HB86 (1st sub.): Postretirement Employment Amendments allows a state retiree to be reemployed with a participating state employer after a certain period from the retiree's retirement date if the retiree does not receive certain employer provided retirement benefits. The bill passed the House 45-28 and now goes to the Senate for consideration.

HB95: Political Issues Committee Amendments passed the Senate unanimously. It now goes to the Governor for signature. This bill amends the definition of a political issues committee in the Campaign and Financial Reporting Requirements section of the Election Code.

HB107 (1st sub.): Early College High Schools defines an “early college high school” and restricts the use of the term to those schools meeting certain criteria. A motion to table the bill passed the Senate Education Committee 5-1 so no further action will be taken.

HB110 (3rd sub.): Election Law Changes creates a non-partisan primary for state school board elections. This bill creates a primary election to winnow the field down to two candidates. It passed the House on a vote of 65-8 and now moves to the Senate.

HB142: Agency Auditing Procedures for Education changes the reporting procedures for the USOE auditing staff to report to the State Board of Education rather than the superintendent. The bill passed the Senate Education Committee unanimously.

HB147: State Board of Education Revisions eliminates statutory references to the State Office of Education and replaces the references with the State Board of Education, which is a constitutionally created body. The bill passed the Senate unanimously and now goes to the Governor for signature.

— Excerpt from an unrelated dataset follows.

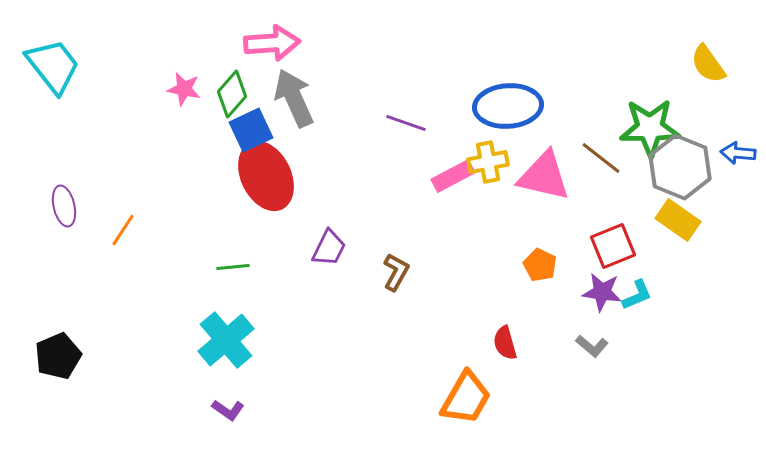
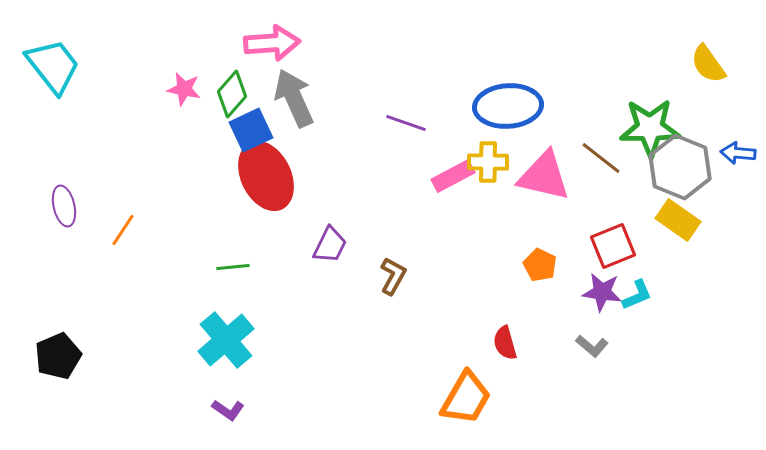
yellow cross: rotated 12 degrees clockwise
purple trapezoid: moved 1 px right, 3 px up
brown L-shape: moved 3 px left, 4 px down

HB158 (1st sub.): Campaign Funds Restrictions for County and Local School Board Offices prohibits a personal use expenditure on a county and local school board level. The bill passed the Senate unanimously and now goes to the Governor for signature.

HB164: Educational Testing Amendments would allow the use of end-of-level (SAGE) testing to be considered in determining a student’s academic grade or whether a student may advance to the next grade level. The House Education Committee voted to move to the next item on the agenda so no action was taken on the bill.

HB175 (2nd sub.): Public Education Employment Amendments would amend provisions related to employment and licensing in public education. The bill passed the House Education Committee unanimously.

HB182: Concurrent Enrollment Amendments passed the Senate and now goes to the Governor for signature.

HB198: Ballot Proposition Amendments passed the Senate unanimously and now and now goes to the Governor for signature.

HB200: Student Assessment Modifications would allow an LEA the option of choosing to offer the ACT test for 11th grade students in place of the SAGE exam. The bill passed the House on a vote of 70-2 and now goes to the Senate.

HB201: Student Testing Amendments would prohibit the use of end-of-level assessments (SAGE) in educator evaluation. The bill passed the House Education Committee with one no vote.

HB217: Small School Funding appropriates $2 million in ongoing money for the necessarily existent small schools program. The bill passed the Senate Education Committee unanimously.

HB277 (1st sub.): Digital Teaching and Learning creates a Digital Teaching and Learning Grant Program with a fiscal note of $96 million, although the current proposal would cut that to $10 million in ongoing and $15 million in one-time funding. The bill passed the House 44-28 and now goes to the Senate for consideration.

HB288: Educational Records Protection Amendments would exempt certain education records from GRAMA requirements. The bill passed the House on a vote of 62-9.

HB289 (1st sub.): Charter School Closure Amendments develops procedures for closing a charter school. The bill passed the House unanimously and now goes to the Senate.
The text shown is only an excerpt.